Lantas apakah makna takwa itu sendiri ? terdapat kalam hikmah dari Sayyidina Ali bin Abi Thalib ra yang dinukilkan dari kitab al-Jawahir al-Lu’luiyyah Syarh al-Arba’in an-Nawawi, dimana beliau pernah menjelaskan makna dari takwa adalah

الخوف من الجليل، والعمل بالتنزيل، والقناعة بالقليل، والإستعداد ليوم الرحيل

 “Takwa adalah rasa takut kepada al-Jalil (Allah swt), mengamalkan isi Al-Qur'an, merasa cukup dengan rezeki yang ada terhadap yang sedikit, dan mempersiapkan kehidupan setelah kematian nanti”


Paparan dan penjelasan Sayyidina Ali bin Abi Thalib terkait takwa ini sangat mendalam, tampak bahwa beliau menggambarkan hendaknya orang yang bertakwa itu memiliki empat karakter, dan bilamana tidak terpenuhi salah satunya, sejatinya belum terwujud sifat takwa pada diri orang tersebut. Empat karakter takwa tersebut adalah: 1. Takut kepada Allah SWT, 2. Mengamalkan Syariat, 3. Qana’ah dengan rezeki halal walau sedikit dan 4. Mempersiapkan diri untuk hari akhir.

 

Maka tidaklah dikatakan orang yang bertakwa bilamana ia masih memiliki rasa takut kepada makhluk, disamping rasa takutnya terhadap al-Khaliq Allah SWT. Juga bukanlah orang yang bertakwa jika ia tidak takut sama sekali terhadap al-Khaliq Allah SWT.


Dan tidaklah rasa takut kepada al-Khaliq Allah SWT dikatakan benar, jika ia mengabaikan, menelantarkan dan meninggalkan Syariat Islam. Sebab orang yang takut kepada al-Khaliq Allah SWT mengharuskan dirinya tunduk secara totalitas terhadap seluruh ajaran Islam, mengharuskan dirinya patuh secara menyeluruh terhadap Syariat Islam.

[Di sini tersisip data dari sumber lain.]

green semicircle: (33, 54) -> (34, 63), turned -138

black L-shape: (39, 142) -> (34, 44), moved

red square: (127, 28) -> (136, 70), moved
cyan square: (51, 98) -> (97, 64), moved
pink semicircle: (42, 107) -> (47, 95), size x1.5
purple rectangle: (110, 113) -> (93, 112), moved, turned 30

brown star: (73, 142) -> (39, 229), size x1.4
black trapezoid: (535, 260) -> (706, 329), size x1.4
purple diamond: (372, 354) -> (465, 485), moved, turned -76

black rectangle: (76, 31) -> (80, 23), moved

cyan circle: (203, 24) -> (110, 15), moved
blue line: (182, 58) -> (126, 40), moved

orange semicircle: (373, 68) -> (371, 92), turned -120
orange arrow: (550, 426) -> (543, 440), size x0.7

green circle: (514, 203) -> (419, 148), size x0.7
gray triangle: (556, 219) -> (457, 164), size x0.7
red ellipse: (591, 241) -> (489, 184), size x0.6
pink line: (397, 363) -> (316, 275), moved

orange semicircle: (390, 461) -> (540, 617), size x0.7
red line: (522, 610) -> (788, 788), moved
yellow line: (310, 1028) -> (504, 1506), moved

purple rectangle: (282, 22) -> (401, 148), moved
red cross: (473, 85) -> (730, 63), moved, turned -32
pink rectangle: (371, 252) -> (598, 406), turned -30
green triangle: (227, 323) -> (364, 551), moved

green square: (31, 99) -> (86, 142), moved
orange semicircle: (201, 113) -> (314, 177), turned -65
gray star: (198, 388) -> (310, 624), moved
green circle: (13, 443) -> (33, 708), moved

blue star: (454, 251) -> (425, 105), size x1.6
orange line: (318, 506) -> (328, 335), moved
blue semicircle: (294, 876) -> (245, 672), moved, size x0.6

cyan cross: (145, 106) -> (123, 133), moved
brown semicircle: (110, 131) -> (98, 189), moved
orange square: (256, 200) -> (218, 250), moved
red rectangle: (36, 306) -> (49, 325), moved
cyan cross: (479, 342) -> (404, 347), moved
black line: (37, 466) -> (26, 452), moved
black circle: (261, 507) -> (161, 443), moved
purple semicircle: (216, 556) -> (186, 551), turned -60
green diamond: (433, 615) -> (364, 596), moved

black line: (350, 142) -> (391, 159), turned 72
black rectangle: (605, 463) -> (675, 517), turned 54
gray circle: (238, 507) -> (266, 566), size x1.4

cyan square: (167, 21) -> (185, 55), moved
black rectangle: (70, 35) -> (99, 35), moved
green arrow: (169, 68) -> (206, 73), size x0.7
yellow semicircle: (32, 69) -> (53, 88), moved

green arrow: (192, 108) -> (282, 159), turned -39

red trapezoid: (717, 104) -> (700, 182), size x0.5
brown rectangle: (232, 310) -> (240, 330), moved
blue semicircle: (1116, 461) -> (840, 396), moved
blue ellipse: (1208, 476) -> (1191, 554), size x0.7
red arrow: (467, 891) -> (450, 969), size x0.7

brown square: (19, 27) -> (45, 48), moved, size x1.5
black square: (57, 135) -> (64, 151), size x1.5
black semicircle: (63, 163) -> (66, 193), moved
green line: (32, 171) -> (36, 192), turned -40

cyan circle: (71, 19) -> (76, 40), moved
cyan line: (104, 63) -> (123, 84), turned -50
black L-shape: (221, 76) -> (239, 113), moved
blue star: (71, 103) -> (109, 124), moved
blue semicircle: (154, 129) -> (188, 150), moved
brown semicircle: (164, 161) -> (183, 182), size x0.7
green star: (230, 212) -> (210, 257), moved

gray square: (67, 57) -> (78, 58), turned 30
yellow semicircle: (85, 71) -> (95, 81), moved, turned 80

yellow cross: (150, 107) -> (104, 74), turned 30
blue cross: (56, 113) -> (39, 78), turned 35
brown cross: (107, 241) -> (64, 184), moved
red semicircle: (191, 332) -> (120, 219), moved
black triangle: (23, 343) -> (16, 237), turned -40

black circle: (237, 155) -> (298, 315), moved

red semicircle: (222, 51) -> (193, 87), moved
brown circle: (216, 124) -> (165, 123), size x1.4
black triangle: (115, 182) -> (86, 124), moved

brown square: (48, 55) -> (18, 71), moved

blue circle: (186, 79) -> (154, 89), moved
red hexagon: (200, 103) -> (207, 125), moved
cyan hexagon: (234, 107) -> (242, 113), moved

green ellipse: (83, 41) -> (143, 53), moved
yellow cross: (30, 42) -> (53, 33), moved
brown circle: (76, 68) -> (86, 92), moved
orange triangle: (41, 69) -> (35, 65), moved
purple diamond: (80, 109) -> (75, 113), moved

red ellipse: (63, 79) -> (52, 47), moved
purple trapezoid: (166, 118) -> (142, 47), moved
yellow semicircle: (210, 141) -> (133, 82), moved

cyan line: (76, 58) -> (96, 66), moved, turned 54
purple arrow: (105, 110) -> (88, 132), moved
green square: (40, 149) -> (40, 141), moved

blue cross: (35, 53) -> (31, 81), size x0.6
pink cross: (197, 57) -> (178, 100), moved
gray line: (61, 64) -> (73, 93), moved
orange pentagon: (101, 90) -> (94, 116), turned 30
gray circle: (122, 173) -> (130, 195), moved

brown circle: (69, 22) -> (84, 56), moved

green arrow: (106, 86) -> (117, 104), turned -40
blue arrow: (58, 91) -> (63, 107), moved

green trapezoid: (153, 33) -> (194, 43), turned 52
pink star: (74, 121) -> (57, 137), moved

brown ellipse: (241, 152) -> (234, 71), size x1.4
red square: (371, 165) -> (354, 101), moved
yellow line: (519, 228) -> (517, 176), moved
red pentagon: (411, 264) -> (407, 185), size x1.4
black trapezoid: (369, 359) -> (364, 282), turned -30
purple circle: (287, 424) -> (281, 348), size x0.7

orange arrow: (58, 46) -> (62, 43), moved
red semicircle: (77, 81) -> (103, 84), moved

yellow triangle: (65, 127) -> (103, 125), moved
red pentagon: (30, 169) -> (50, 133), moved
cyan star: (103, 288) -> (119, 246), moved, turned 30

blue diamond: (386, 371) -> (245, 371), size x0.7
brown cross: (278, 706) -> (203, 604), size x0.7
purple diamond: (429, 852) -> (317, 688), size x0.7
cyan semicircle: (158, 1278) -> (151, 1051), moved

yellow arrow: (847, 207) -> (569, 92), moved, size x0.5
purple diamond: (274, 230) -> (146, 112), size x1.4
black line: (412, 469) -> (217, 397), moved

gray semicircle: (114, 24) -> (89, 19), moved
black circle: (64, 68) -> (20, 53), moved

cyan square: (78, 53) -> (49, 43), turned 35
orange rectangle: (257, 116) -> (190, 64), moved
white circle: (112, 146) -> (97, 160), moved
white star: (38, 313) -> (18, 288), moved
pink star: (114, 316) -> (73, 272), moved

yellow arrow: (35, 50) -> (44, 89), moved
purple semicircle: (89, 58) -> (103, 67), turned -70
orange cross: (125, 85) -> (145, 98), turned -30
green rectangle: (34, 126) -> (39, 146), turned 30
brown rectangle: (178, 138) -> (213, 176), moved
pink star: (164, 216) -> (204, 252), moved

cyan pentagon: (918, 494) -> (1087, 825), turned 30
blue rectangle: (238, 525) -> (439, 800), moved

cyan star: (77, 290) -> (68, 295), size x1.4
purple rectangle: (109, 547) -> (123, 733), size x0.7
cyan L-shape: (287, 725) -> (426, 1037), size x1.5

Kemudian orang yang takut kepada Allah SWT, serta patuh kepada Syariat Islam mengharuskan dirinya bersifat qana’ah dan tidak tamak terhadap setiap harta dunia, dia akan mencukupkan untuk dirinya harta halal walaupun sedikit, sebab yang dicarinya adalah keridhaan Allah SWT.


Setelah orang tersebut memiliki rasa takut kepada Allah SWT, yang mengharuskannya tunduk secara totalitas kepada Syariat Islam, serta bersikap qana’ah terhadap harta dunia maka sifat keempat penyempurna bagi orang yang bertakwa adalah mempersiapkan bekal untuk hari akhir yang akan datang menjelang. 


Dengan demikian sifat Takwa inilah yang diharapkan menjadi perisai pelindung bagi setiap orang yang berpuasa dari ragam maksiat. Serta perkara takwa inilah yang juga diharapkan dapat menjadi ending yang penting untuk digapai saat Ramadhan dan sesudahnya bagi setiap orang beriman yang berpuasa. Wallahua’lam.